EXERCISE DIRECTIONS.
Word for word, restate the lines of the data below between those holding "Спорт-Турер" and "appropriée en hygiène", inclusive; pictures do not belong in the copy.

[Recorded data]
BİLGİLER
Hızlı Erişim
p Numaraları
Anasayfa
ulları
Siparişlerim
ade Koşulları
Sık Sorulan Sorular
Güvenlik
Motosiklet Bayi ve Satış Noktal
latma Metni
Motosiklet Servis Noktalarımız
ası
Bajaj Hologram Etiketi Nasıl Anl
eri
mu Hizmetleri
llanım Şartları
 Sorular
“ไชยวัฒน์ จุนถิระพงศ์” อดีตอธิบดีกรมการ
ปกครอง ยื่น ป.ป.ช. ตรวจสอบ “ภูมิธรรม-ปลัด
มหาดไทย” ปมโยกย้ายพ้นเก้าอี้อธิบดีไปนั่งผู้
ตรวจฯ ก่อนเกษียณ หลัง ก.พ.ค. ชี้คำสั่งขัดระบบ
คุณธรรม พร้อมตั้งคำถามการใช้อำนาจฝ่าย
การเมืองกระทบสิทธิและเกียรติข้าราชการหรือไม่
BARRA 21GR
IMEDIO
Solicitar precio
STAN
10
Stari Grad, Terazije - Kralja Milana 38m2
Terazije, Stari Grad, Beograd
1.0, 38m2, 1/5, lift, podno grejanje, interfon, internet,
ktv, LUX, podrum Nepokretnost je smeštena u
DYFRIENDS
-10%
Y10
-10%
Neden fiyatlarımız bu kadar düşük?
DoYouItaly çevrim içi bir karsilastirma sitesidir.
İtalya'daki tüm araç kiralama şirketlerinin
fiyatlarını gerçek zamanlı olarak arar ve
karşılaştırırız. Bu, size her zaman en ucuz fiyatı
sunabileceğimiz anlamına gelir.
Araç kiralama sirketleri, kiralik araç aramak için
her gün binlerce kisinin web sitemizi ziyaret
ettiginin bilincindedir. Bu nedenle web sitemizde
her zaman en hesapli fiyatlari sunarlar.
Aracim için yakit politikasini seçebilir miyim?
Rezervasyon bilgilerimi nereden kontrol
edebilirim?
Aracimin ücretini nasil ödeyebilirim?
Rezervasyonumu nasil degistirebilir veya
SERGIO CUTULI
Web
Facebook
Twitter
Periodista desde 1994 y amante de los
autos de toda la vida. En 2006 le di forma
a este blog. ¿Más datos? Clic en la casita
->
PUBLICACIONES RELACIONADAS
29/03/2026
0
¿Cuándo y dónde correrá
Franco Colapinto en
...
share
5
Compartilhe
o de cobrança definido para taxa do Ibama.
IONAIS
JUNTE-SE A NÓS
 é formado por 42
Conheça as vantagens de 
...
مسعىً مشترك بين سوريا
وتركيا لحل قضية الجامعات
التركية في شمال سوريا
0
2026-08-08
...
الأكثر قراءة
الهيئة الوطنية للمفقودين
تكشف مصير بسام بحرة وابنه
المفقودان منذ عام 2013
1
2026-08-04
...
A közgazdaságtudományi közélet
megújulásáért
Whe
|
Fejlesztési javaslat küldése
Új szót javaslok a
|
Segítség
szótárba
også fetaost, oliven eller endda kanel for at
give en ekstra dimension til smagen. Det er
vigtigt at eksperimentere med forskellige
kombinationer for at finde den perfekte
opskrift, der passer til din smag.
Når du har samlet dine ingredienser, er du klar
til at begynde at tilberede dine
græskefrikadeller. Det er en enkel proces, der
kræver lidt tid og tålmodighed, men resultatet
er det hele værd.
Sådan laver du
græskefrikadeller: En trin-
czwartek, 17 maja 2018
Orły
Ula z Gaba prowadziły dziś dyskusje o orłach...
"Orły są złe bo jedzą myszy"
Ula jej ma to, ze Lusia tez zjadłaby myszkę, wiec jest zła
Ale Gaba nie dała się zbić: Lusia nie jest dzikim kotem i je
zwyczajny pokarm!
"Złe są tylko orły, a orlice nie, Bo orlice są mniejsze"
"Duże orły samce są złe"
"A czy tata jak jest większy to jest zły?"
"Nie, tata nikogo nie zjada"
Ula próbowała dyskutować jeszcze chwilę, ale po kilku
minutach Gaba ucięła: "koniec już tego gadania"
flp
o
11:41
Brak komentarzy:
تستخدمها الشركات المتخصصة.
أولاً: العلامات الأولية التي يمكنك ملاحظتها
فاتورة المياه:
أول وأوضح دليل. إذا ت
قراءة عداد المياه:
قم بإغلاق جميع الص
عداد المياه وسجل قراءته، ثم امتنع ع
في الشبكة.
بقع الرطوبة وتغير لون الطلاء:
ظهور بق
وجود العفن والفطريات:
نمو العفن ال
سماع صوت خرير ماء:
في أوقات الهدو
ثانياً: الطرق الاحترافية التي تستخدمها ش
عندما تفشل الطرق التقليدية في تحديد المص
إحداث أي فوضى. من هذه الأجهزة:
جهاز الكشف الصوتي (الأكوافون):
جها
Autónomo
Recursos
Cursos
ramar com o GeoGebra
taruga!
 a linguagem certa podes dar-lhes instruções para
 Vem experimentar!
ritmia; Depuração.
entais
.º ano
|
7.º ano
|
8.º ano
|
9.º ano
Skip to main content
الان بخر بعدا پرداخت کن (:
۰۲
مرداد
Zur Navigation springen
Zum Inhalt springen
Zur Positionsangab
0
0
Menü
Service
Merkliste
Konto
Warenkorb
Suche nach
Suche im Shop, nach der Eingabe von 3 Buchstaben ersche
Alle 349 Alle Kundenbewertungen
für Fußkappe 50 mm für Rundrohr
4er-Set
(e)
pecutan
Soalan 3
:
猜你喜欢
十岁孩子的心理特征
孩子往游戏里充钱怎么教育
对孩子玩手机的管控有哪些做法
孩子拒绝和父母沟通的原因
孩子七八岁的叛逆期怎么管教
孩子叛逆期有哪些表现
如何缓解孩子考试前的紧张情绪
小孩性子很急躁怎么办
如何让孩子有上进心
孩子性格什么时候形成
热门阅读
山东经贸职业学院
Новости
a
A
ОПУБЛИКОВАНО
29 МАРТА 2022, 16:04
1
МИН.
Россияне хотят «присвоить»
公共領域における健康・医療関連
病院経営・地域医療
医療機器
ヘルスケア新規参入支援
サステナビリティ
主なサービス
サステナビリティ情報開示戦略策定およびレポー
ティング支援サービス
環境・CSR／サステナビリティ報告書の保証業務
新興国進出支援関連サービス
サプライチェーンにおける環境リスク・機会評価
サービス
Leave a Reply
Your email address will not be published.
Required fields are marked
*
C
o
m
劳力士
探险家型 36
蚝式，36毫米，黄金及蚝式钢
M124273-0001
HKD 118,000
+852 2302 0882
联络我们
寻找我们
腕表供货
--
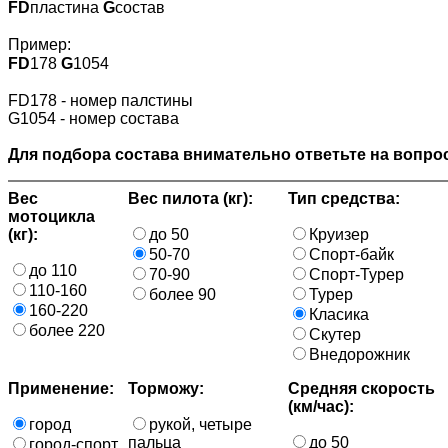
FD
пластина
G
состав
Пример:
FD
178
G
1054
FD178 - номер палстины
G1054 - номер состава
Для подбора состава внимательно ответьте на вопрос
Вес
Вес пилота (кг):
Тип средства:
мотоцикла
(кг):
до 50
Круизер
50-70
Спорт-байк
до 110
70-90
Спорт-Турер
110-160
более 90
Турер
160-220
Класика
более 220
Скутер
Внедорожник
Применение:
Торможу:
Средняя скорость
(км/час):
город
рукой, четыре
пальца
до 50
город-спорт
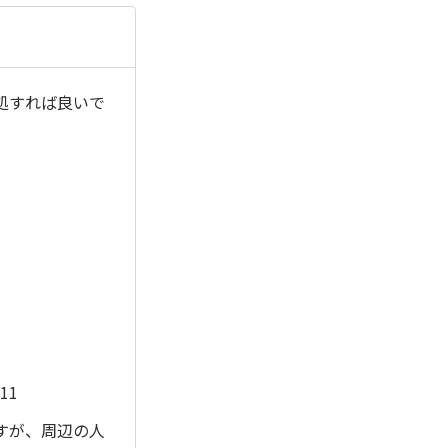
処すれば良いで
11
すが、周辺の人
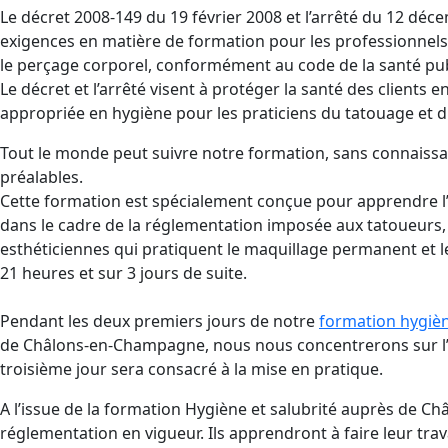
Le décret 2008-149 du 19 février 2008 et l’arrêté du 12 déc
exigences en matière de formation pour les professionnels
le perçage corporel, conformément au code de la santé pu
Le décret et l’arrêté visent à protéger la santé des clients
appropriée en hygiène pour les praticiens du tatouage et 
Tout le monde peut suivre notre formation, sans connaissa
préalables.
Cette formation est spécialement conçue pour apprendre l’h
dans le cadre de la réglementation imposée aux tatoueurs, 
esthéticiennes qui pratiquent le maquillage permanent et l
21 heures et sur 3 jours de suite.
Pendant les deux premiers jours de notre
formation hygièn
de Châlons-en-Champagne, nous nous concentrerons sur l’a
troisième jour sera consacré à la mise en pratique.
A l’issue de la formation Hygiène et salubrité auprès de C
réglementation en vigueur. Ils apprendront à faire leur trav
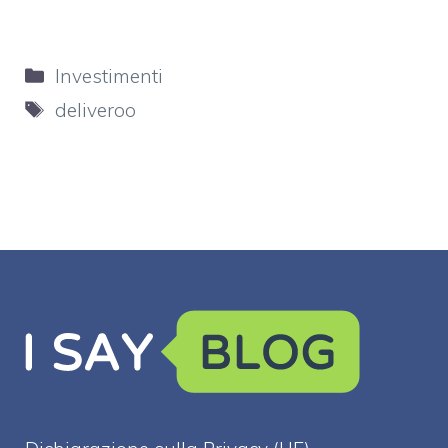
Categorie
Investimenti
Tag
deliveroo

FINAL ANSWER.
Спорт-Турер
110-160
более 90
Турер
160-220
Класика
более 220
Скутер
Внедорожник
Применение:
Торможу:
Средняя скорость
(км/час):
город
рукой, четыре
пальца
до 50
город-спорт
処すれば良いで
11
すが、周辺の人
Le décret 2008-149 du 19 février 2008 et l’arrêté du 12 déc
exigences en matière de formation pour les professionnels
le perçage corporel, conformément au code de la santé pu
Le décret et l’arrêté visent à protéger la santé des clients
appropriée en hygiène pour les praticiens du tatouage et 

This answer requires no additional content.